Hitachi Vantara, the modern infrastructure, data management and digital solutions subsidiary of Hitachi Ltd. (TSE: 6501) has developed the dynamic data infrastructure for Ramanujan College (founded in 1958 and a constituent college of the University of Delhi) that runs an online learning management system to train 150,000 faculty members and research scholars at universities across India. The college’s new private cloud infrastructure also supports its ground-breaking R&D work and develops compelling cloud reference architectures for government, industry, and educational institutions.
Previously, much of the R&D work by Ramanujan College was hosted in the public cloud. However, running performance-intensive applications for 5G communications, blockchain and a learning management system for over 150,000 participants resulted in rising costs. This phenomenon is being witnessed in enterprises across industries where companies are deploying more cloud services resulting in ungoverned on-demand consumption, and unexpected operational costs eating up promised cost savings. In fact, IDC predicts that in India, by 2024, 30% of organizations using cloud services will establish a dedicated FinOps function to automate policy-driven observability and optimization of cloud resources to maximize value.
Vipin Rathi, Assistant Professor at Ramanujan College, Chair of the Hyperledger Telecom SIG and Director of the Open Infrastructure Foundation, explains, “When you need to scale up to larger servers with multiple processors in the public cloud, the costs quickly become significant. The private cloud infrastructure opens huge potential for innovation. By partnering with Hitachi Vantara to build next-generation cloud platforms on open-source software, we can help India lead the world and take control of its own technological future.”

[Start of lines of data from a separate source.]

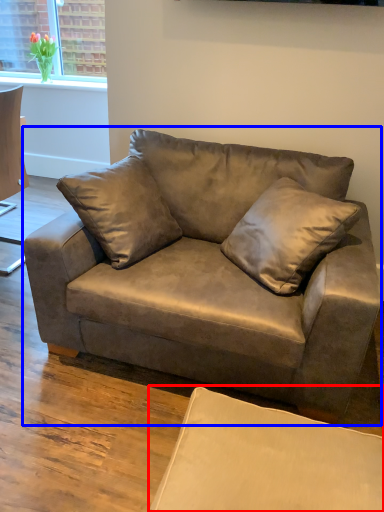 Question: Which of the following is the farthest to the observer, swivel chair (highlighted by a red box) or studio couch (highlighted by a blue box)?

Choices:
 (A) swivel chair
 (B) studio couch

Answer: (B) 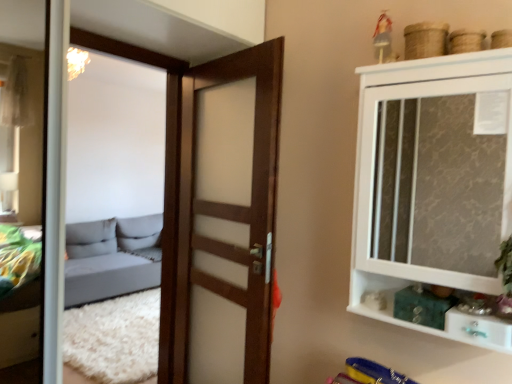 Question: Is white glossy cupboard at upper right located within wooden door at center?

Choices:
 (A) yes
 (B) no

Answer: (B)

Question: Does wooden door at center have a greater height compared to white glossy cupboard at upper right?

Choices:
 (A) yes
 (B) no

Answer: (A)

Question: Is wooden door at center to the left of white glossy cupboard at upper right from the viewer's perspective?

Choices:
 (A) yes
 (B) no

Answer: (A)

Question: Does wooden door at center have a lesser height compared to white glossy cupboard at upper right?

Choices:
 (A) yes
 (B) no

Answer: (B)

Question: From a real-world perspective, is wooden door at center located higher than white glossy cupboard at upper right?

Choices:
 (A) no
 (B) yes

Answer: (A)

Question: Visually, is wooden door at center positioned to the left or to the right of white glossy drawer at lower right?

Choices:
 (A) left
 (B) right

Answer: (A)

Question: Considering their positions, is wooden door at center located in front of or behind white glossy drawer at lower right?

Choices:
 (A) front
 (B) behind

Answer: (B)

Question: Considering the positions of point (256, 327) and point (482, 344), is point (256, 327) closer or farther from the camera than point (482, 344)?

Choices:
 (A) closer
 (B) farther

Answer: (B)

Question: Considering the positions of wooden door at center and white glossy drawer at lower right in the image, is wooden door at center wider or thinner than white glossy drawer at lower right?

Choices:
 (A) thin
 (B) wide

Answer: (A)

Question: In the image, is white glossy cupboard at upper right on the left side or the right side of wooden door at center?

Choices:
 (A) left
 (B) right

Answer: (B)

Question: Considering the positions of white glossy cupboard at upper right and wooden door at center in the image, is white glossy cupboard at upper right bigger or smaller than wooden door at center?

Choices:
 (A) big
 (B) small

Answer: (A)

Question: From a real-world perspective, is white glossy cupboard at upper right physically located above or below wooden door at center?

Choices:
 (A) below
 (B) above

Answer: (B)

Question: Is point (459, 84) closer or farther from the camera than point (184, 195)?

Choices:
 (A) closer
 (B) farther

Answer: (A)

Question: Would you say wooden door at center is to the left or to the right of white glossy cupboard at upper right in the picture?

Choices:
 (A) right
 (B) left

Answer: (B)

Question: Considering their positions, is wooden door at center located in front of or behind white glossy cupboard at upper right?

Choices:
 (A) behind
 (B) front

Answer: (A) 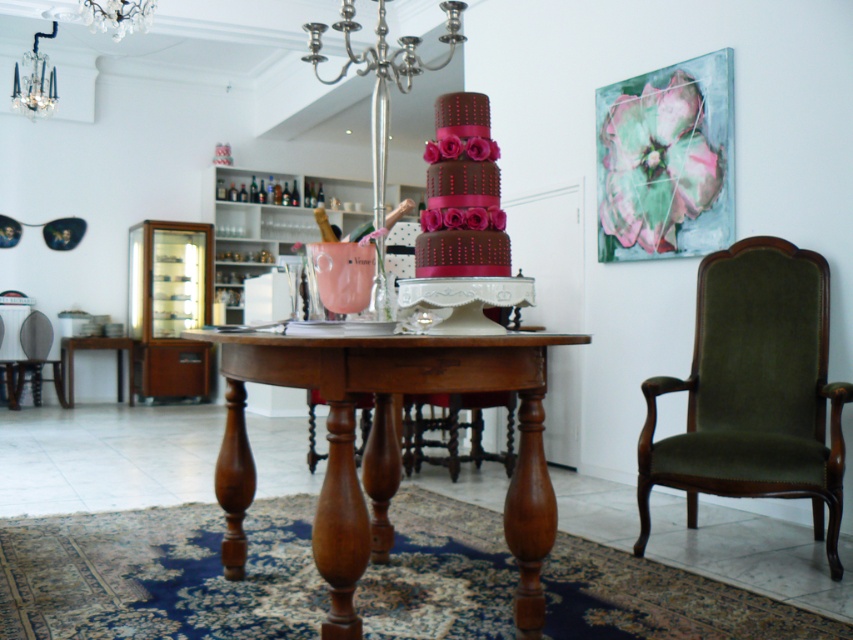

The solution includes a Hitachi Virtual Storage Platform (VSP) G350 array as the foundation for its private cloud, with three Hitachi Advanced Server DS7060 compute nodes to run the cloud software stack and test and production environments for various databases and applications. The DS7060 servers also offered a key technical advantage: each node can scale up to 16 Intel Xeon Platinum processors—ideal for supporting very demanding workloads such as large-scale applications.
One of the research areas of the college incudes software-defined networking to support the Indian government’s push to expand 5G internet access into rural areas. Experiments with the open-source Magma Core platform are already running on Ramanujan College’s private cloud and providing valuable data for the 5G rollout. By adopting the private cloud approach, Ramanujan College pioneered open cloud solutions for education, digital government and 5G. This infrastructure development also freed up $60,000 per year for the college to allocate for research and development by eliminating monthly public cloud costs.
Hemant Tiwari, Managing Director, India & SAARC, Hitachi Vantara, commented, “Education is crucial to India’s rapid development and we are delighted by the positive outcomes brought by our solutions. Now Ramanujan College has agile and flexible infrastructure to support its ground-breaking R&D work and develop compelling cloud reference architectures for government, industry, and educational institutions. Their new learning management system provides online courses for more than 150,000 faculty members and research scholars at universities across India.”